Returns a list of numbers starting from N1 and less than N3 incrementing by N3.

`<list>.sort()`

Sorts the `<list>`

in ascending order.

`<list>.append(<value>)`

Appends the `<value>`

at the end of `<list>`

.

`<list>.reverse()`

Reverses the elements in the `<list>`

.

The `if`

-statement in Python has the following forms:

```
if <condition>:
<this>
if <condition>:
<this>
else:
<that>
if <condition-1>:
<this>
elif <condition-2>:
<that>
elif <condition-3>:
<something else>
...
...
else:
<other>
```

The conditions can be any expression that results in a `True`

, `False`

, `1`

, or `0`

value. Review Chapter 4 for details on writing conditional expressions.
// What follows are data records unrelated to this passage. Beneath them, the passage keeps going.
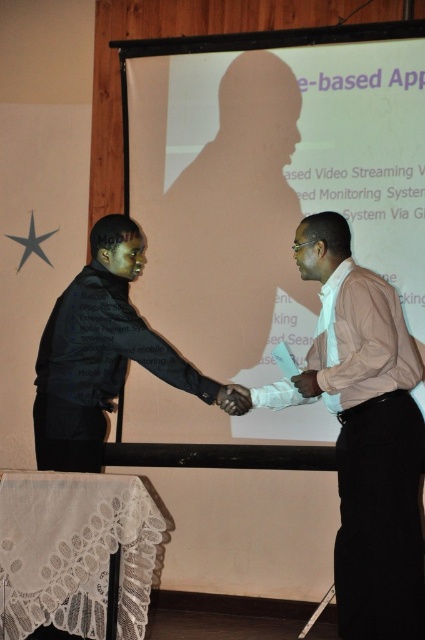 Question: Which point is closer to the camera taking this photo?

Choices:
 (A) (308, 384)
 (B) (246, 410)
 (C) (87, 371)

Answer: (C)

Question: Can you confirm if matte black hand at center is positioned below matte white hand at center?

Choices:
 (A) no
 (B) yes

Answer: (B)

Question: Estimate the real-world distances between objects in this image. Which object is farther from the black matte suit at center?

Choices:
 (A) matte white hand at center
 (B) pink satin shirt at right
 (C) matte black hand at center

Answer: (A)

Question: Which point is farther to the camera?

Choices:
 (A) pink satin shirt at right
 (B) matte white hand at center

Answer: (B)

Question: Does pink satin shirt at right have a greater width compared to matte black hand at center?

Choices:
 (A) no
 (B) yes

Answer: (B)

Question: Can you confirm if black matte suit at center is wider than matte black hand at center?

Choices:
 (A) yes
 (B) no

Answer: (A) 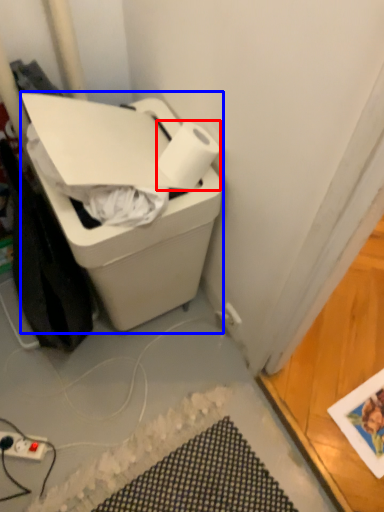 Question: Which point is further to the camera, paper towel (highlighted by a red box) or cardboard box (highlighted by a blue box)?

Choices:
 (A) paper towel
 (B) cardboard box

Answer: (A) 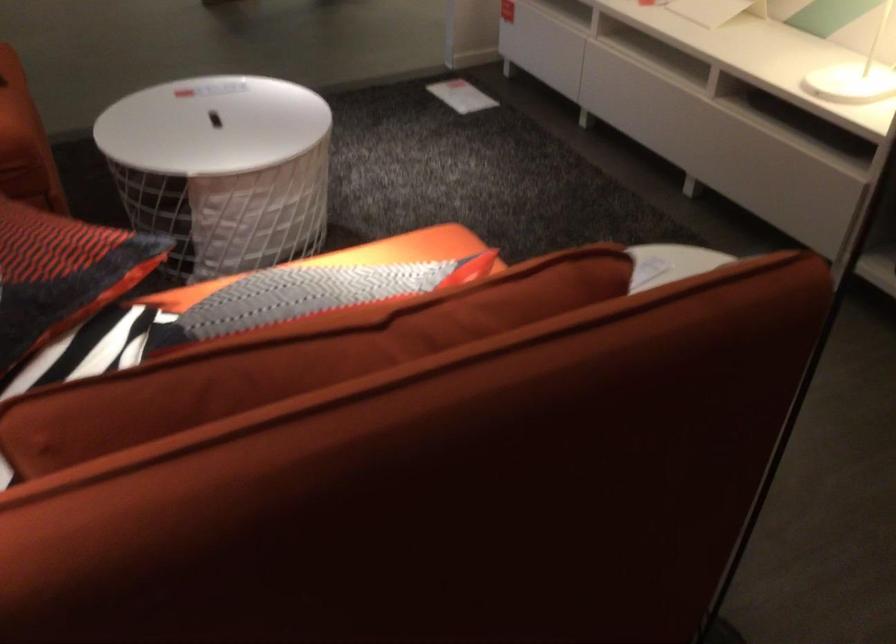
The math library module provides several useful mathematics functions. Some of the commonly used functions are listed below:

** ceil(x)** Returns the ceiling of x as a float, the smallest integer value greater than or equal to x.

** floor(x)** Returns the floor of x as a float, the largest integer value less than or equal to x.

** exp(x)** Returns $e^x$.

** log(x[, base])** Returns the logarithm of x to the given base. If the base is not specified, return the natural logarithm of x (i.e.,
$\log_e{x}$).

** log10(x)** Returns the base-10 logarithm of x (i.e. $\log_{10}{}$x).

** pow(x, y)** Returns $x^y$.

** sqrt(x)** Returns ($\sqrt{x}$).

Trigonometric functions

** acos(x)** Returns the arc cosine of x, in radians.

** asin(x)** Returns the arc sine of x, in radians.

** atan(x)** Returns the arc tangent of x, in radians.

** cos(x)** Returns the arc cosine of x, in radians.

** sin(x)** Returns the arc sine of x, in radians.

** tan(x)** Returns the arc tangent of x, in radians.

** degrees(x)** Converts angle x from radians to degrees.

** radians(x)** Converts angle x from degrees to radians.

The module also defines two mathematical constants:

** pi** The mathematical constant $\pi$.

** e** The mathematical constant $e$.

In this chapter we presented informal *scope rules* for names in Python programs. While these can get fairly complicated, for our purposes you need to know the distinction between a *local name* that is local within the scope of a function versus a *global name* defined outside of the function. The text ordering defines what is accessible.

There were no new Python features introduced in this chapter.

The only new Python feature introduced in this chapter was the creation of modules. Every program you create can be used as a library module from which you can import useful facilities.